Don’t expect a rush of bankers from Greenwich, Connecticut, Shanghai or London’s Berkeley Square just yet, though. First, many of these tax breaks have been around for awhile, part of initiatives offered by the Shannan government in recent years to attract investors to the area that are just beginning to pique the interest of Chinese private equity funds. Foreign private equity groups with renminbi-denominated funds (that’s nearly all of the big players) would technically be welcome, but their non-Chinese partners aren’t likely to get visas from China to travel to Tibet. And, most importantly, even Tibet’s lowered personal tax rate of 20% is well above what private equity partners pay in the US.
The focus on Tibet’s friendliness as a tax haven comes as Beijing has heightened crackdowns on ethnic Tibetans, while trying to solicit more foreign and domestic investment in the region in areas like yak wool and mineral water production.

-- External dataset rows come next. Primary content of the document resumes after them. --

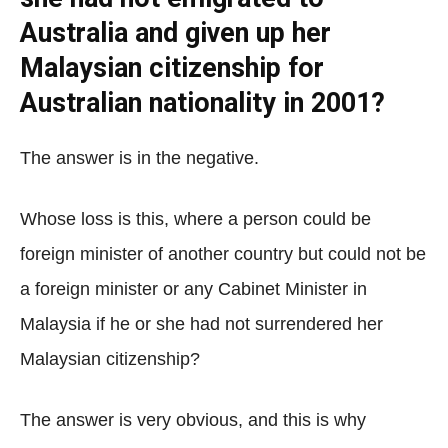
Australia and given up her
Malaysian citizenship for
Australian nationality in 2001?
The answer is in the negative.
Whose loss is this, where a person could be
foreign minister of another country but could not be
a foreign minister or any Cabinet Minister in
Malaysia if he or she had not surrendered her
Malaysian citizenship?
The answer is very obvious, and this is why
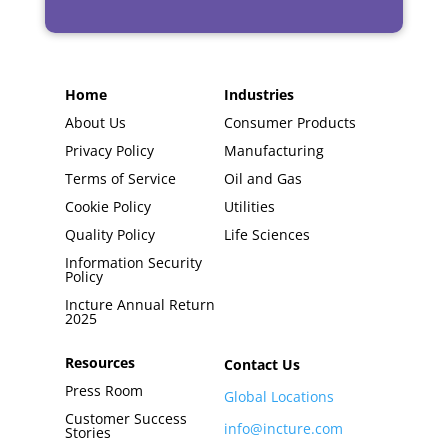
Home
Industries
About Us
Consumer Products
Privacy Policy
Manufacturing
Terms of Service
Oil and Gas
Cookie Policy
Utilities
Quality Policy
Life Sciences
Information Security
Policy
Incture Annual Return
2025
Resources
Contact Us
Press Room
Global Locations
Customer Success
info@incture.com
Stories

Last month Chinese police officers opened fire on a group of Tibetans celebrating the Dalai Lama’s birthday in central China, injuring nine and shooting two monks in the head, human rights groups said. In June, singers who recorded songs praising the religious leader were sentenced to two years in prison. Nearly 120 Tibetans have died after self-immolating since 2009.

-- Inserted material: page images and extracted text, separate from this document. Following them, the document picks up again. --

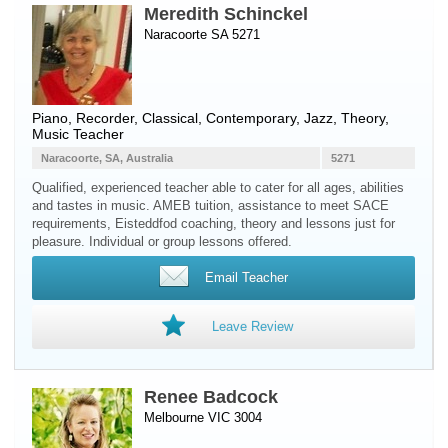
Meredith Schinckel
Naracoorte SA 5271
Piano
,
Recorder
, Classical, Contemporary, Jazz, Theory,
Music Teacher
Naracoorte, SA, Australia
5271
Qualified, experienced teacher able to cater for all ages, abilities
and tastes in music. AMEB tuition, assistance to meet SACE
requirements, Eisteddfod coaching, theory and lessons just for
pleasure. Individual or group lessons offered.
Email Teacher
Leave Review
Renee Badcock
Melbourne VIC 3004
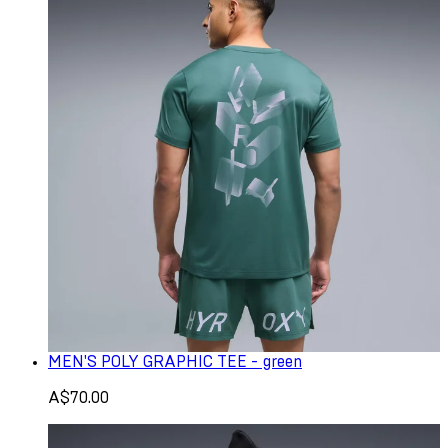
MEN'S POLY GRAPHIC TEE - green
A$70.00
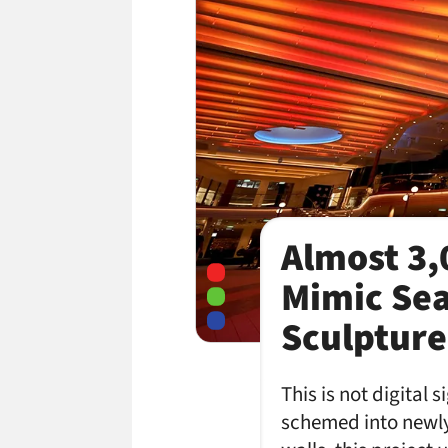
Almost 3,
Mimic Sea
Sculpture
This is not digital
schemed into newly-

Since 2006, Beijing has relocated millions of Tibetans from rural areas to planned communities called “New Socialist Villages,” Human Right Watch said in a recent report, disrupting traditional agrarian villages and nomadic lifestyles. In many cases, the relocated farmers and herdsmen are forced to fund their own relocation, and take on bank debt they might not be able to repay, because they no longer have herds or crops, the report found.
Tibet’s official GDP figures posted double digits gains every year since the 1990s, but the investment climate in Tibet has darkened in the past few years, one veteran foreign investor focused on the region said. “Sporadic violence and lockdowns are not conducive for business operations,” he said.
Presumably, they’ll get a good tax rate.